Ilustrasi
Oleh: Nur Kholik Ridwan
Gus Dur mengatakan:
“Atau dengan kata lain, (sebagaimana) yang sering dipakai ulama, (perkataan): “al-Haqq bilâ nizhômin qod yaghlibuhu al-bâthilu bi nizhômin” (kebenaran yang tidak terorganisasi bisa dikalahkan oleh kebatilah yang terorganisasi) (Gus Dur, “Musuh dalam Selimut”, dalam buku Ilusi Negara Islam, Jakarta: WI dan MI, 2009).

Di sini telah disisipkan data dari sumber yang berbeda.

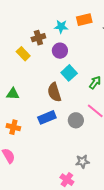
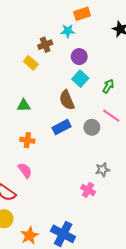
orange rectangle: (84, 20) -> (82, 14), moved
purple circle: (60, 51) -> (79, 57), moved

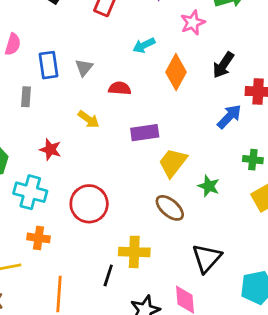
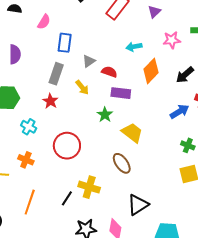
gray triangle: (84, 68) -> (89, 61), moved
gray rectangle: (26, 97) -> (56, 74), moved, size x1.5
purple rectangle: (145, 133) -> (121, 93), moved
yellow trapezoid: (173, 163) -> (132, 133), turned 75
green star: (209, 186) -> (105, 115), moved
cyan cross: (30, 192) -> (29, 127), size x0.7

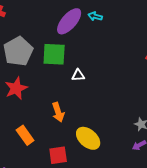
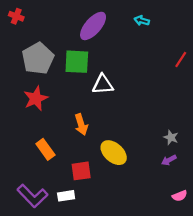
cyan arrow: (95, 16) -> (142, 21), moved
white triangle: (78, 75) -> (103, 84), size x1.5

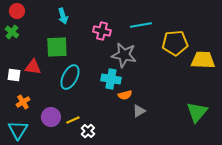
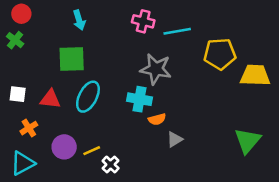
pink cross: (102, 31) -> (143, 21), moved
red triangle: (33, 67) -> (50, 99), moved
cyan triangle: (18, 130) -> (23, 163), turned 30

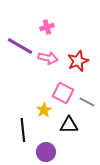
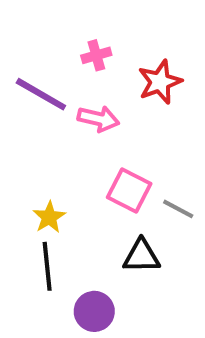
red star: (78, 61) -> (160, 82), moved
yellow star: (44, 110) -> (49, 217), moved

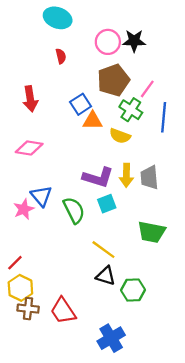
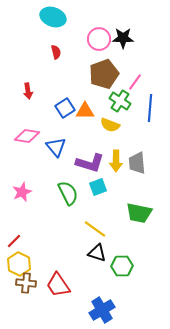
red arrow: (30, 99) -> (28, 91), size x0.7
blue square: (81, 104) -> (65, 108), moved
blue triangle: (41, 196) -> (56, 147), moved

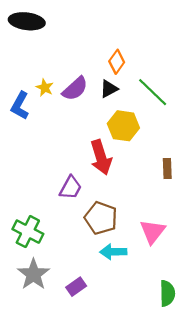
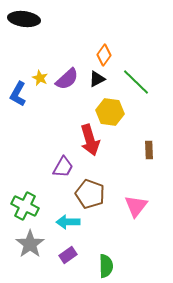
cyan arrow: (113, 252) -> (68, 222), moved
green semicircle: (167, 293) -> (106, 266), moved

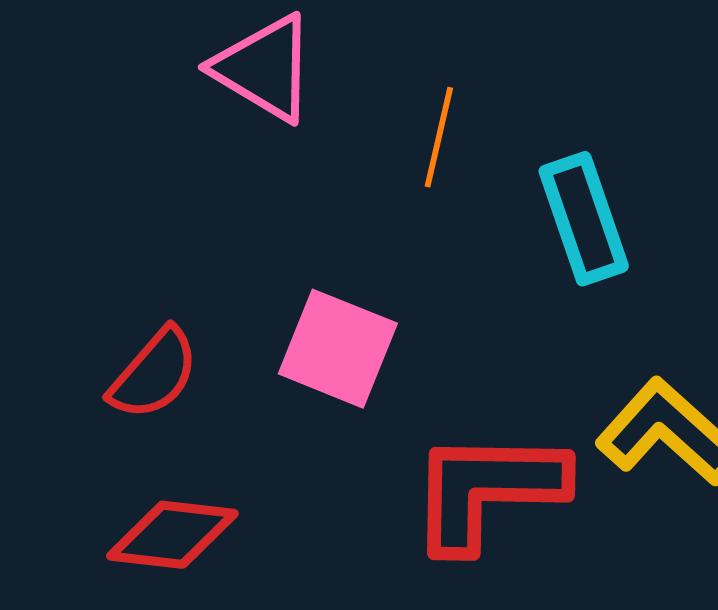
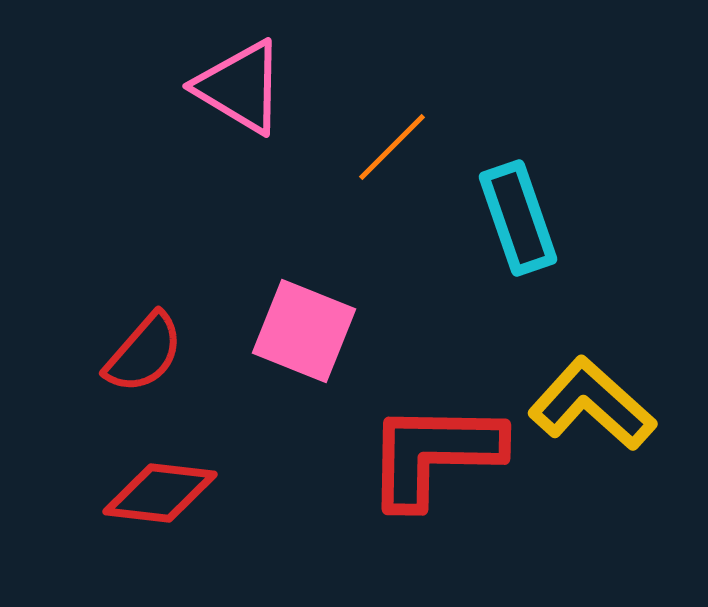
orange line: (439, 137) -> (392, 147), turned 32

Perkataan di atas, adalah kalimah hikmah yang diambil para ulama dari surat al-Baqoroh ayat 249, berbunyi: “...Berapa banyak golongan yang sedikit dapat mengalahkan golongan yang besar dengan izin Allah. Dan Allah beserta orang-orang yang sabar." Ini adalah penggalan terakhir dari ayat 49, yang berbicara tentang Tholut dan Jalut, yang dalam kisah tokoh ini, pada akhirnya pasukan Tholut dapat mengalahkan pasukan Jalut yang banyak jumlahnya.

Inti kekuatan yang dikisahkan Al-Qur’an itu mengandaikan: pengaturan strategi, disiplin yang dilakukan pasukan Thalut dan kesabaran; keperwiraan, yang tidak tergoda oleh bujuk rayu kenikmatan-dunia-uang yang ditawarkan musuh; dan adanya kepemimpinan yang dibarengi dengan kerja kolektif.

Perkataan tersebut yang biasa dikutip tidak dengan kata “qod”. Bila dengan kata qod di depan fiil mudhori’ bermakna “kadang-kadang”, dan kutipan di atas menggunakan kata “qod”. Tetapi seringkali kutipan itu dikutip dengan tanpa qod, sehingga bermakna “kebenaran tanpa perjuangan system/manajemen/peraturanakan akan bisa dikalahkan kebatilan yang diroganisir dengan sistem/manajemen/peraturan.”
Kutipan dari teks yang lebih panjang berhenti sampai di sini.